The task: Copy each line of the records that holds the string "provide".

Data under study:
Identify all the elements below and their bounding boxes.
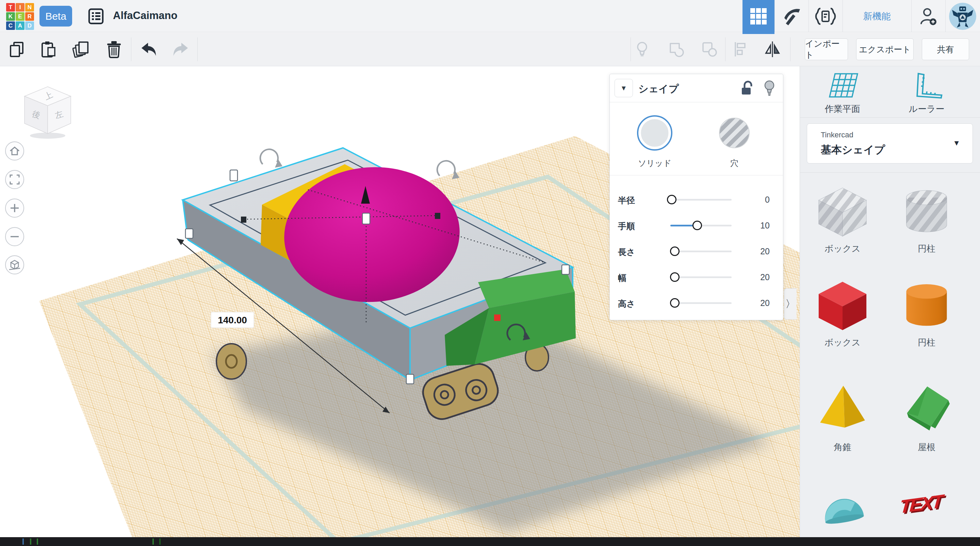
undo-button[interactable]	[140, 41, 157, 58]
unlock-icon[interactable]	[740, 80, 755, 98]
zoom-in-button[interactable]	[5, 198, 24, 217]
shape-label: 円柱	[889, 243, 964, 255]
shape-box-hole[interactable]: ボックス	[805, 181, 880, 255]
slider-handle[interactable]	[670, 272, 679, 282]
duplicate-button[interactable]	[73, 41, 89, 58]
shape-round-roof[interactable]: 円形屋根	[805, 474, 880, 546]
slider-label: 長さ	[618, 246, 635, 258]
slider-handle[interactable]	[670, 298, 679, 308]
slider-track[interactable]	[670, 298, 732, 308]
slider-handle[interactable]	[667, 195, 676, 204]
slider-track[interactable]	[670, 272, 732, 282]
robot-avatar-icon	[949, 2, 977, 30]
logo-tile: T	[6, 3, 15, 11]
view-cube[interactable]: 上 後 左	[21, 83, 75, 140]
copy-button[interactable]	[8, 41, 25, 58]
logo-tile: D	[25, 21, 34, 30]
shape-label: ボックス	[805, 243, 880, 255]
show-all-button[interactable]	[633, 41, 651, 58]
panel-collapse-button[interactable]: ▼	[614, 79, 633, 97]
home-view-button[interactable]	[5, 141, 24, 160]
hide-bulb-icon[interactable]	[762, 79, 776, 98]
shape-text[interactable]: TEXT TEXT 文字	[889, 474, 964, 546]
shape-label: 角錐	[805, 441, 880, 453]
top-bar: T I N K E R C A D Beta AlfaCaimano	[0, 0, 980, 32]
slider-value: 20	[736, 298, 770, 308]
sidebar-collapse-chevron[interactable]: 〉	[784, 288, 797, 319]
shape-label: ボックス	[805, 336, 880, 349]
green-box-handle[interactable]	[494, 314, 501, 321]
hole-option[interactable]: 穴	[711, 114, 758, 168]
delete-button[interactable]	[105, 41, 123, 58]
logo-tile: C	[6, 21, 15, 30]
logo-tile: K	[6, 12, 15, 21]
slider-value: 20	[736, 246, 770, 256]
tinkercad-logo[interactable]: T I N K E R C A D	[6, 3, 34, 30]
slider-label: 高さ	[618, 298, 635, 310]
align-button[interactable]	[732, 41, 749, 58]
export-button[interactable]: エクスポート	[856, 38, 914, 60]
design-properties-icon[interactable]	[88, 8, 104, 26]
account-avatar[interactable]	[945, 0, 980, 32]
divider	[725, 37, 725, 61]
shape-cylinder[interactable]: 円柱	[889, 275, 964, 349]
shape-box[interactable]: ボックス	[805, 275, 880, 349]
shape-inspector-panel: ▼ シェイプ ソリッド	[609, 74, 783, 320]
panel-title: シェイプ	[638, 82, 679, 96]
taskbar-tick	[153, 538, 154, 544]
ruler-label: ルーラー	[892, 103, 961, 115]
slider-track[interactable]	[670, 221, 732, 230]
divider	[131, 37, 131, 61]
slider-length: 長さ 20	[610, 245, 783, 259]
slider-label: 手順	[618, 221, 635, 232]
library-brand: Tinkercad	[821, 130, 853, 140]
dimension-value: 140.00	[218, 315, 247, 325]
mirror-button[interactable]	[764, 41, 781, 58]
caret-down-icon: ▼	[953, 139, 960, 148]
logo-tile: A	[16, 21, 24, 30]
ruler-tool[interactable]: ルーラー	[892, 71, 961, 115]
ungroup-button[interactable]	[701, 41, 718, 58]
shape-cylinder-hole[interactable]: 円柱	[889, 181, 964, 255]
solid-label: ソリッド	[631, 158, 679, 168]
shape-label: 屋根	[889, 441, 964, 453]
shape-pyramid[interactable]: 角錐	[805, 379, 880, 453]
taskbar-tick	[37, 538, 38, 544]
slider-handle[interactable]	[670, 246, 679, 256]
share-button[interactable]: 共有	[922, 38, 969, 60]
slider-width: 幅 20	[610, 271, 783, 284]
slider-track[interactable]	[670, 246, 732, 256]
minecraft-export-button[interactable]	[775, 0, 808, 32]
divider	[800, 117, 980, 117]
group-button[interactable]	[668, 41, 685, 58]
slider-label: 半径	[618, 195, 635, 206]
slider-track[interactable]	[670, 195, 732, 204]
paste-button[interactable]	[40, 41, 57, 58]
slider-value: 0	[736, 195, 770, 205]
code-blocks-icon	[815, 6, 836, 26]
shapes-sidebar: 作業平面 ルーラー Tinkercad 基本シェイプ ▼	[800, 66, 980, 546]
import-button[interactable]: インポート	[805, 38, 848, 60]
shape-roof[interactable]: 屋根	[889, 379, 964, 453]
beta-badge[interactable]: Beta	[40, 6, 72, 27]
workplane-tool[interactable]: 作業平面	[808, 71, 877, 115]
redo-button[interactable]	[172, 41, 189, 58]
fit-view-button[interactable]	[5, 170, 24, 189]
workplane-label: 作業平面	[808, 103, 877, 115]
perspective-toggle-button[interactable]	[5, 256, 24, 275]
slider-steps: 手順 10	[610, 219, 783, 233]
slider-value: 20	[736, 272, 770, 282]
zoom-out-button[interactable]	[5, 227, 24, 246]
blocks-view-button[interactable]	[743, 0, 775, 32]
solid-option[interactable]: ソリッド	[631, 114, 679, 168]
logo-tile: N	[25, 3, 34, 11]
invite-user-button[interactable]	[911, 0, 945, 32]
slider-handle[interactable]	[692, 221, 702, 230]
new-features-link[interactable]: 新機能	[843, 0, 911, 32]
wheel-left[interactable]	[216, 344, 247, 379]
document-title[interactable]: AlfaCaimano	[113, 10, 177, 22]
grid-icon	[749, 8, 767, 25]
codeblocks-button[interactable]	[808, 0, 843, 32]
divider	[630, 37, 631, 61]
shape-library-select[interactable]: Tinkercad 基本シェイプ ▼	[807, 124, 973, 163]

--

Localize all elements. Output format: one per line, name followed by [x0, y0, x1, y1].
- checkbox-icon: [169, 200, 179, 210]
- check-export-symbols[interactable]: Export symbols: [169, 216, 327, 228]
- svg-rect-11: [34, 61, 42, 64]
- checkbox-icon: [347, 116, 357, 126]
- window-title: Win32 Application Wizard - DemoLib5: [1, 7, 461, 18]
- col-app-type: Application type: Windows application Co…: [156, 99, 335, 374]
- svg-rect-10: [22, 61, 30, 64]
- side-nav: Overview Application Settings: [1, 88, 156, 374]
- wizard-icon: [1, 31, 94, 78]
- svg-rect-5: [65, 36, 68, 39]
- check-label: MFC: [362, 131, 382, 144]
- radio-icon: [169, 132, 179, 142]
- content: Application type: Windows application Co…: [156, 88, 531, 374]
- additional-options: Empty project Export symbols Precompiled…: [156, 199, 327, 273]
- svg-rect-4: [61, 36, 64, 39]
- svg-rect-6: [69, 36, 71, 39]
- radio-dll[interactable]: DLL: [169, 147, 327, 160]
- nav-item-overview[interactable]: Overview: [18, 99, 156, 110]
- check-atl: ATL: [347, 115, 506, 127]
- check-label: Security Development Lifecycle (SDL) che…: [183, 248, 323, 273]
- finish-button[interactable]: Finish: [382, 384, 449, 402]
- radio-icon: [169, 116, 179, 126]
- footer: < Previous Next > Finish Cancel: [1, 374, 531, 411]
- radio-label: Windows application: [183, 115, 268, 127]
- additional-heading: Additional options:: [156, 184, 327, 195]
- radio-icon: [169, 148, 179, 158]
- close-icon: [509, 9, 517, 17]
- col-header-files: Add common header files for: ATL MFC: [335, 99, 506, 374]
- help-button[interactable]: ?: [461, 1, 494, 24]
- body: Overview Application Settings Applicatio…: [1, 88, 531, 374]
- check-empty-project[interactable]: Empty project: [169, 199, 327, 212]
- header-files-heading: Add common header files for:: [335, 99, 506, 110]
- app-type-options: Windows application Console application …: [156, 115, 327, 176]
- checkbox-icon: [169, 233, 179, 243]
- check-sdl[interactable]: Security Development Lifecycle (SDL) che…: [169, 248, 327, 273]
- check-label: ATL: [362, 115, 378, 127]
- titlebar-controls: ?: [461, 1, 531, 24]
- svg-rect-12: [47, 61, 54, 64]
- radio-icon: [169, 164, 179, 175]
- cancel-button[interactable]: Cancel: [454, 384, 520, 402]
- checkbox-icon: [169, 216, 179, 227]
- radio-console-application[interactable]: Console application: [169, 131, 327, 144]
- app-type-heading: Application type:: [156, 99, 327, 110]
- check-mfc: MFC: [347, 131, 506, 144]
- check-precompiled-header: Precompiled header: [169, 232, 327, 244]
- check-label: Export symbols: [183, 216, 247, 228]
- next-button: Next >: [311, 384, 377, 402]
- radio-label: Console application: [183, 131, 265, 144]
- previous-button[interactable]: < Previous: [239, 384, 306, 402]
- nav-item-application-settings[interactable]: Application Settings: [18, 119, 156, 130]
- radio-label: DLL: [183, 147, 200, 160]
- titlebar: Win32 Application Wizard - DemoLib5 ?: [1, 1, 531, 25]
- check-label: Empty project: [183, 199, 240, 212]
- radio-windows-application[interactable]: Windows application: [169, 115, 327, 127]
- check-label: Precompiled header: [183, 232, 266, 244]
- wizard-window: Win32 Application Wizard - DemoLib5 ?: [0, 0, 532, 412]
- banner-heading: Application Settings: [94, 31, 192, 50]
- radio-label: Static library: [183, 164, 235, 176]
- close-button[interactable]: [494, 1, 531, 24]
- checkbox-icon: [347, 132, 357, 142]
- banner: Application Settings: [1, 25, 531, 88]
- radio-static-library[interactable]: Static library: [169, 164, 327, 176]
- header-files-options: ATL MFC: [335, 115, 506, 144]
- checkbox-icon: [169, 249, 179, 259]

* * *

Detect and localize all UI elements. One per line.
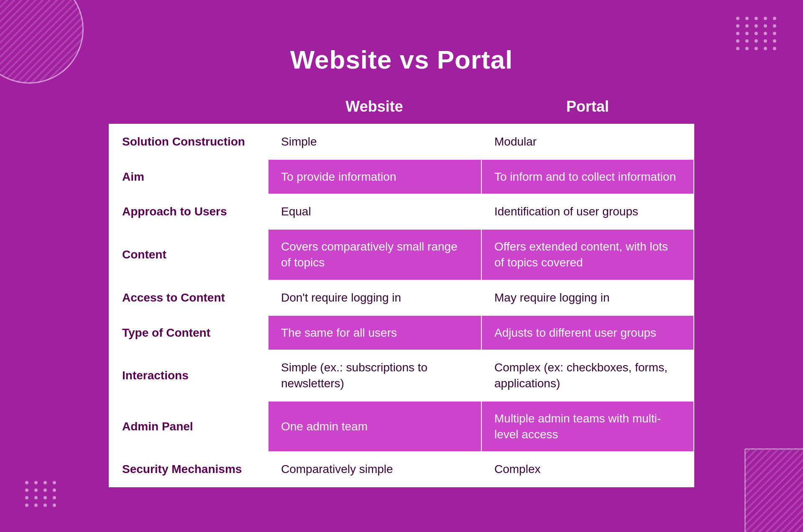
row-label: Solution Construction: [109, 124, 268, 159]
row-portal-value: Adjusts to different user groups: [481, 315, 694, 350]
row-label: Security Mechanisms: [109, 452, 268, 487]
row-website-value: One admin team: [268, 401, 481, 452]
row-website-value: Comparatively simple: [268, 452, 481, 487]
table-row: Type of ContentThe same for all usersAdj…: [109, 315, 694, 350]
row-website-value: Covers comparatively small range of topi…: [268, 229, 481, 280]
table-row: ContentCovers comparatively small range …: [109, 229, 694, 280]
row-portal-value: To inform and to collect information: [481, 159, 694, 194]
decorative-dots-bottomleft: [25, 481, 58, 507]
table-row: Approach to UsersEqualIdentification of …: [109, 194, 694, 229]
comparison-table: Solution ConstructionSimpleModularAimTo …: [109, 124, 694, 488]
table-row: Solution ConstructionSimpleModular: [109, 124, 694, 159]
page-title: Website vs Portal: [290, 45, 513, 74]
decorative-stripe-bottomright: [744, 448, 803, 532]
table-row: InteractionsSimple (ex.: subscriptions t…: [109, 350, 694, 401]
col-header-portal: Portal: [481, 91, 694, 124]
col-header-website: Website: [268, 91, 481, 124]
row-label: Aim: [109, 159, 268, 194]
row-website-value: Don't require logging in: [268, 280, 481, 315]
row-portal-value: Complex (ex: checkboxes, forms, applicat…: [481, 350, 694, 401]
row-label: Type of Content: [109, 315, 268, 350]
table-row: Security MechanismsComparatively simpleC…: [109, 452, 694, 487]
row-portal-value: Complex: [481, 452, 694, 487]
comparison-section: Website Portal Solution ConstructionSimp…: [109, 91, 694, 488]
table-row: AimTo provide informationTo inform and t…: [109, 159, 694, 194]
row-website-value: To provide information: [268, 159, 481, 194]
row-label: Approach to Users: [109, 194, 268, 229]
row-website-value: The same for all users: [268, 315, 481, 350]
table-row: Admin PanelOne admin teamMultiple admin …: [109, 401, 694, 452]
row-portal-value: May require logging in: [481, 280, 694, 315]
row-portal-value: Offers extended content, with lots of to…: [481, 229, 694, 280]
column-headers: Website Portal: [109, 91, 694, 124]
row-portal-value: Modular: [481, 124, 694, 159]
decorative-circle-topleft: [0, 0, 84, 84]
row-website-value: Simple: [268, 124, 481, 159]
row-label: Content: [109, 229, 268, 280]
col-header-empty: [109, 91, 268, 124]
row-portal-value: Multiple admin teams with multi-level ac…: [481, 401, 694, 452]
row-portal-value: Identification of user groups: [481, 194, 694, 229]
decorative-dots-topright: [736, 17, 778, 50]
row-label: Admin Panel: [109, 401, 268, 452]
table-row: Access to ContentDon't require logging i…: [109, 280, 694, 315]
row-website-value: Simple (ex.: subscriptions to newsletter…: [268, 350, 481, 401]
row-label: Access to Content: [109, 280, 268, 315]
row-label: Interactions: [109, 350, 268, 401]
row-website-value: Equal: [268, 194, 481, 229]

Finished task:
table-row: AimTo provide informationTo inform and t…: [109, 159, 694, 194]
row-website-value: To provide information: [268, 159, 481, 194]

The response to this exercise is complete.